The only surprise about Liam Fox’s resignation is that it took so long to occur given that he must have had some idea of how Adam Werritty, his adviser, was being funded. Payments took place from a handful of business groups – including a billionaire who funds a pro-Israel lobbying group.
One of the donors told us today that he had been asked by Fox himself to fund the company, Pargav, which provided flights and hotels for Werritty. Another said he was unhappy to have found out how the money had been spent, given that he was told it would go towards a “security policy analysis research organisation“.
For days Fox and his aides have refused to comment on Werritty, claiming repeatedly that he did work either as an “official or unofficial adviser” to the minister.

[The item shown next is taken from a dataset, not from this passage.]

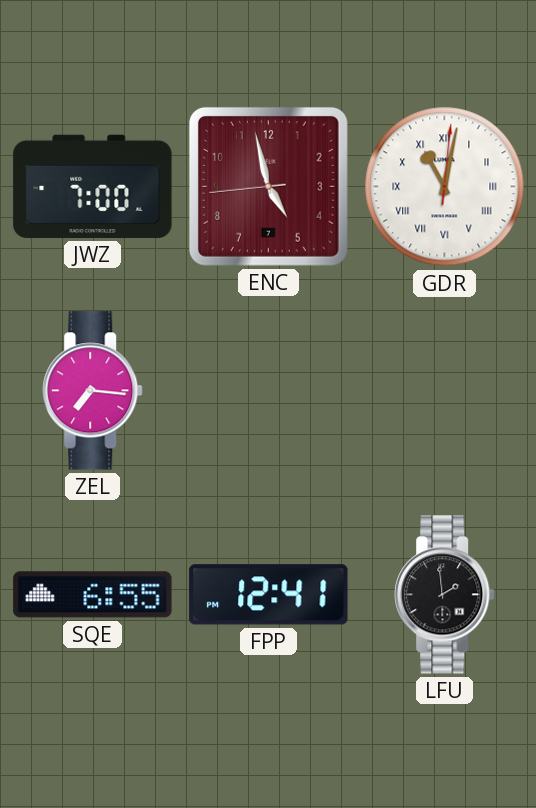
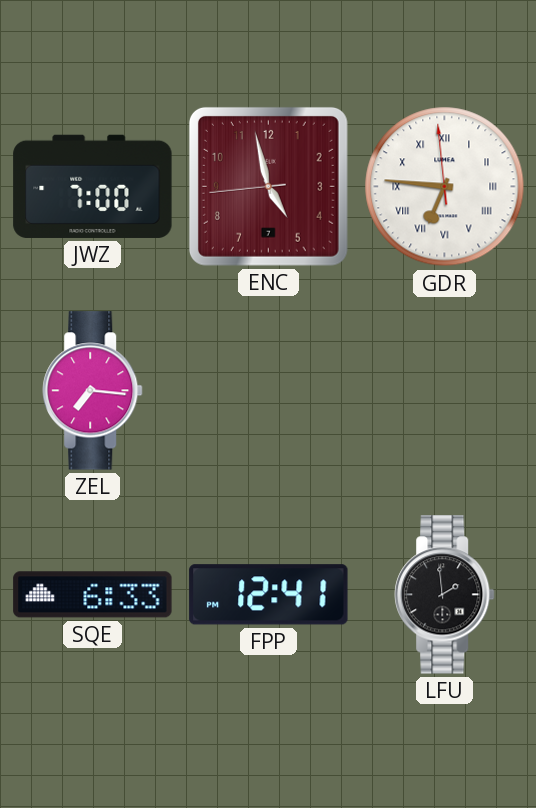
GDR: 11:02 -> 6:45
SQE: 6:55 -> 6:33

And yet he had handed out business cards with the words “adviser” on. (Normal special advisers are paid by the state and have to operate under a Whitehall code of conduct.)

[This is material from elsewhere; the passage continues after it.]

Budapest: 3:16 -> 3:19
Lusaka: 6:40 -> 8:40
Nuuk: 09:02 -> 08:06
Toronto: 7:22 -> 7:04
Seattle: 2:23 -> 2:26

Incidentally Fox has still failed to answer questions about his Sri Lanka Development Trust and how it appears to have achieved little other than funding his trips to the island.

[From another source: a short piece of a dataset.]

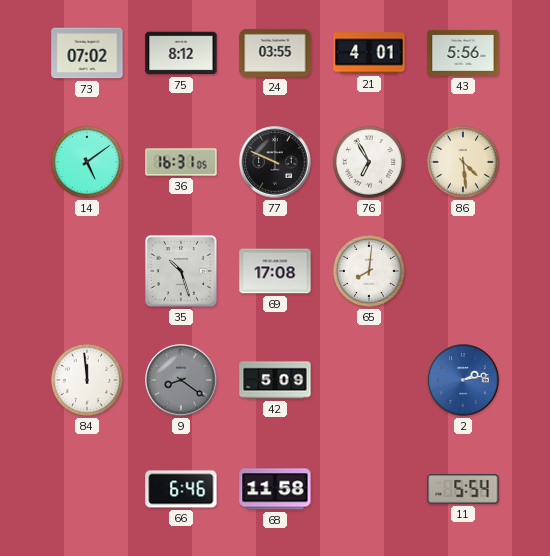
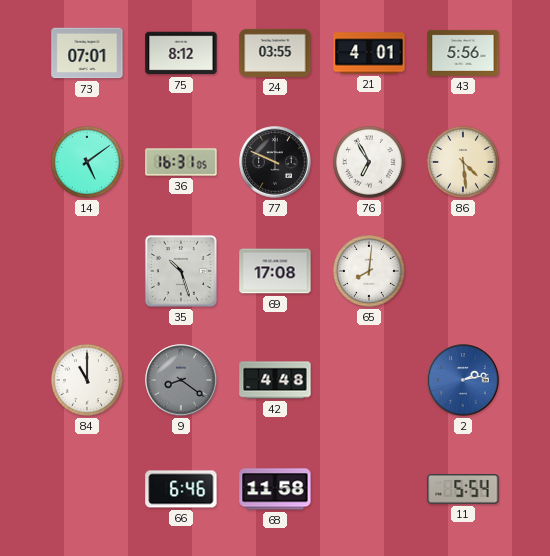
73: 07:02 -> 07:01
84: 11:59 -> 11:00
42: 5:09 -> 4:48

If the defence secretary had stayed in place – we still don’t know whether he was pushed – it would have raised serious questions about David Cameron’s own judgment.
After all, how could it be acceptable for a minister to have an informal adviser, with a desk at the offices of a hedge fund, paid for by: an investigations company; a pro-Israel billionaire; a venture capitalist and some unknown others? Clinging to office after this revelation was bizarre and, ultimately, untenable.